Я повернулся и молча пошел обратно. Сто Процентов никогда не повышал голоса и всегда называл нас на «вы». Что ни говори, а и эта мелочь приятна. Чувствуешь себя человеком. Я прожил на свете четырнадцать зим. Я помню темное утро, меня одевают в детский сад. Вероятно, это была третья моя зима, а теплые ласковые руки больше уж никогда не касались меня, и никто не нашептывал чего-то бессмысленно-нежного, не прижимал слегка, целуя то в лоб, то в щеку. Вернее, нет, поцелуи и объятия были, но уж не такие, а мимолетные, отстраненные. Те же все до единого остались при мне, запрятались под кожу, и по ночам я ощущаю их теплое шевеленье, тогда сердце мое сжимается, а лоб покрывает холодная испарина. Неужто и я был когда-то как все, и со мной рядом была та, родней кого нет на свете. Неужто?..

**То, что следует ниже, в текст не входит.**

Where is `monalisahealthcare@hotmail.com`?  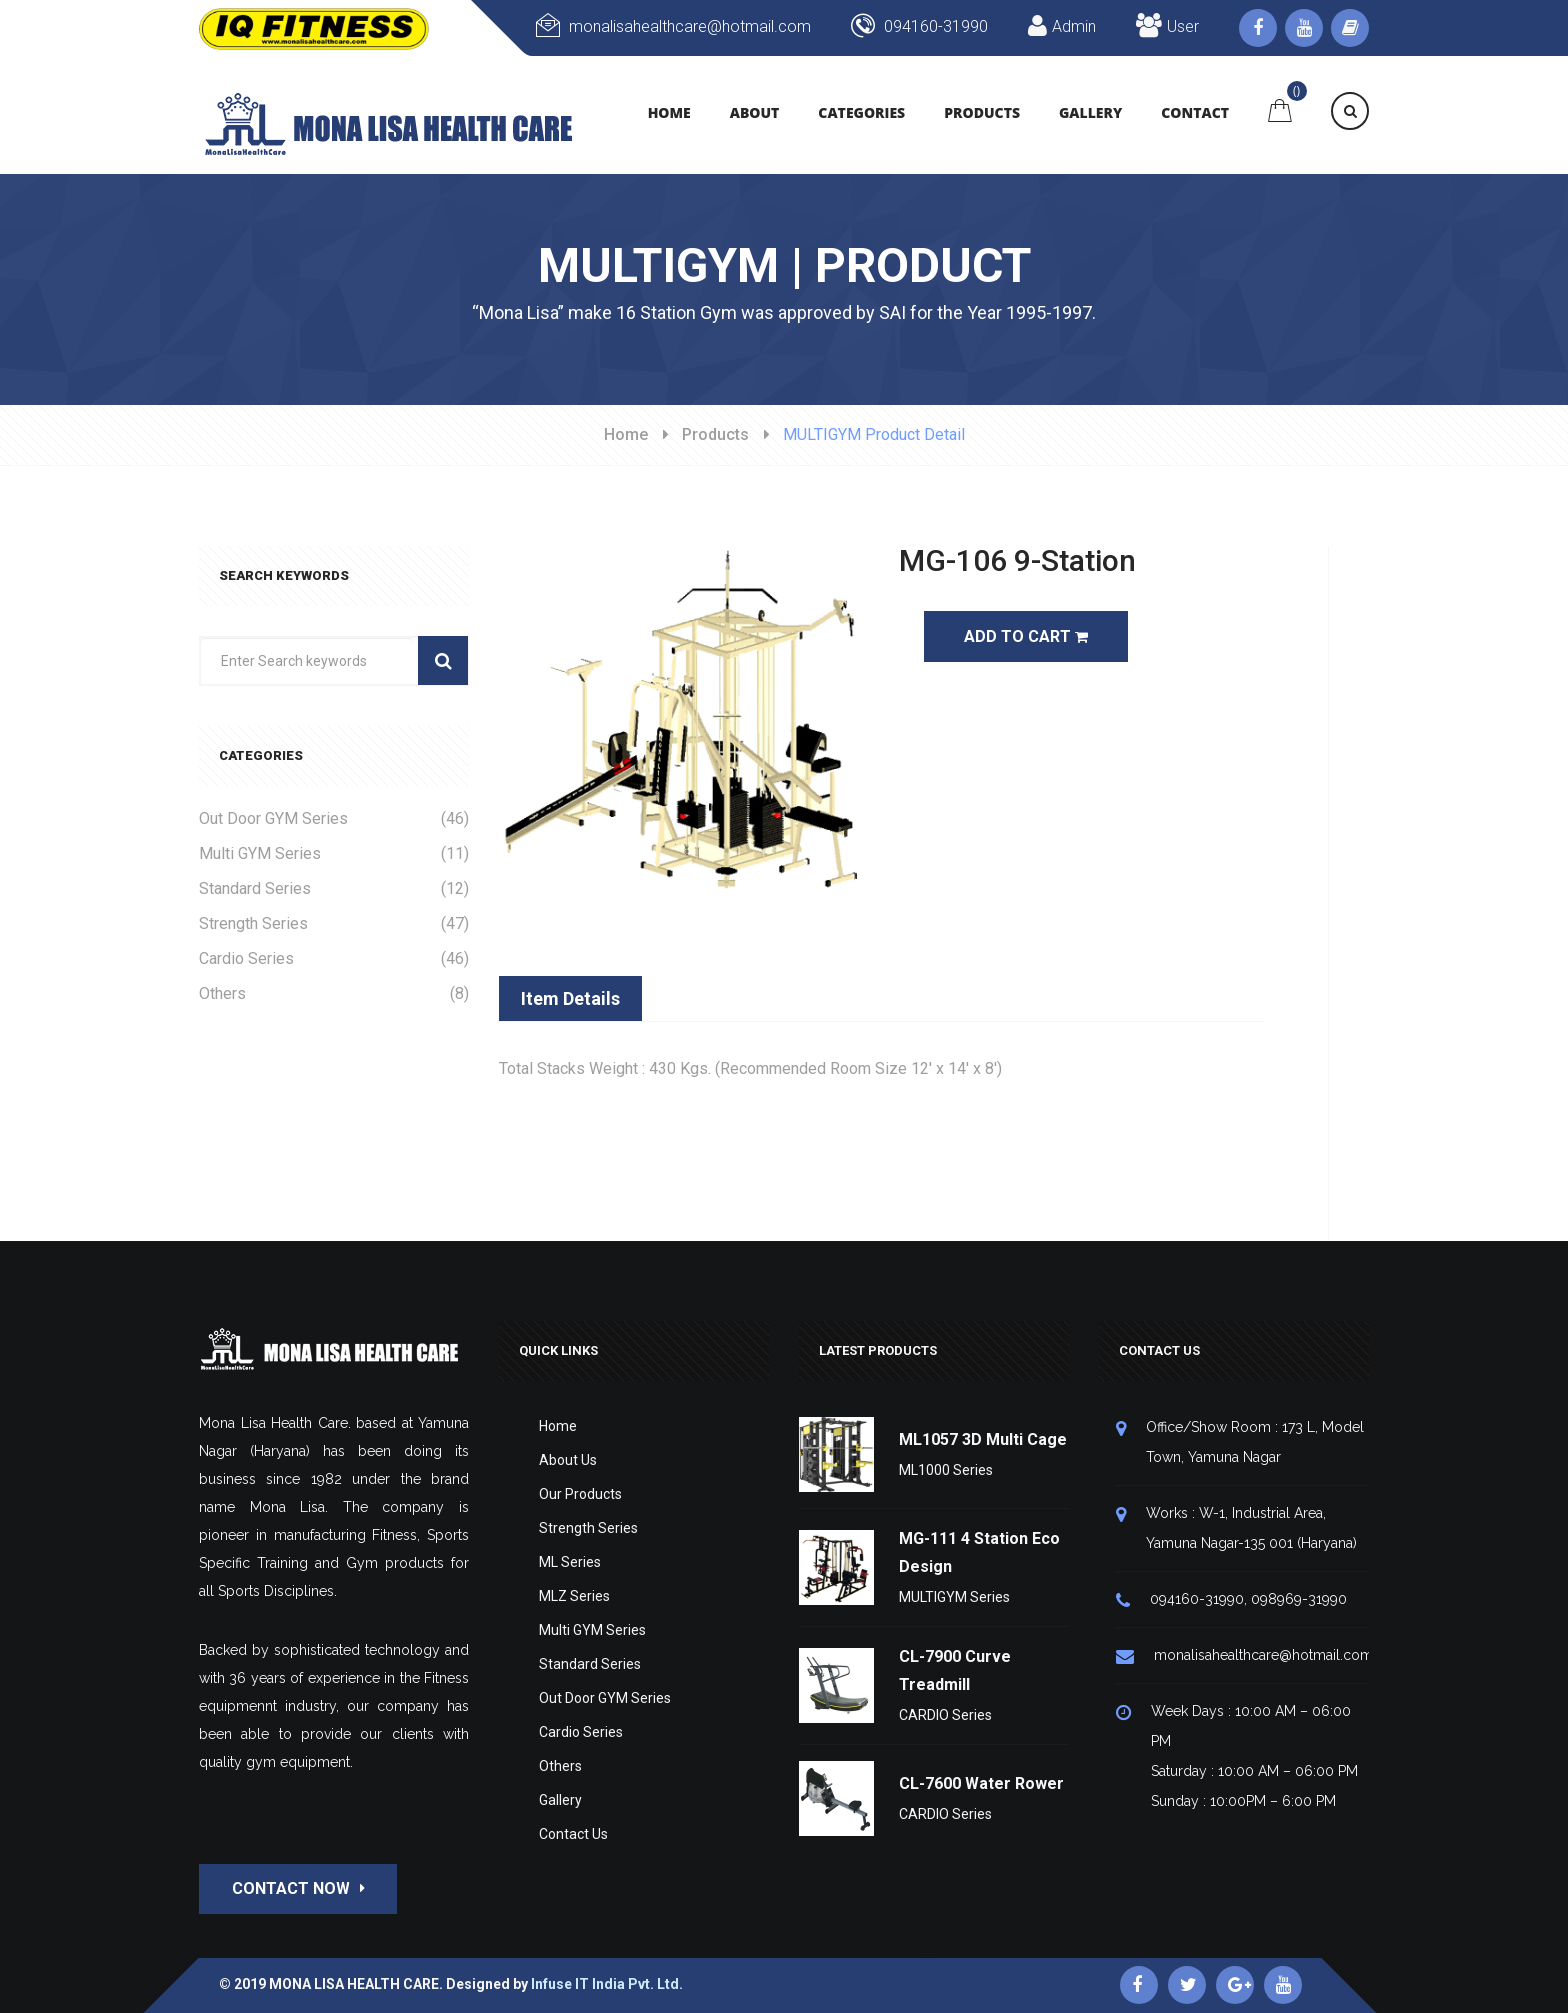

На площади я сел в автобус и, сунув руки в карманы, прижался к оконному стеклу. Какая-то женщина возмущенно посмотрела на меня, ведь я не собирался платить. Затем в глазах ее мелькнула догадка, и она отвернулась. Она поняла, что я с Горы. Мы все с Горы, питомцы славного интерната. Автобус с трудом поднимается вверх, удаляясь все дальше и дальше от раскинувшегося в низине города. Белые панельные дома цепенеют продолговатыми коробками, стекла отвечают холодному солнцу простуженным блеском, и редкие деревья на улице кривятся черными треногами.

Зато у нас на Горе деревьев больше, чем во всем городе. И не хилых, недавно посаженных. Тут могучие узловатые дубы, особенно внушительные на белых заснеженных склонах. Среди этих дубов возвышается серое здание с готическими башенками и шпилями, на фасаде его красуется черная с золотом вывеска «Интернат № 13». К парадному входу ведет липовая аллея.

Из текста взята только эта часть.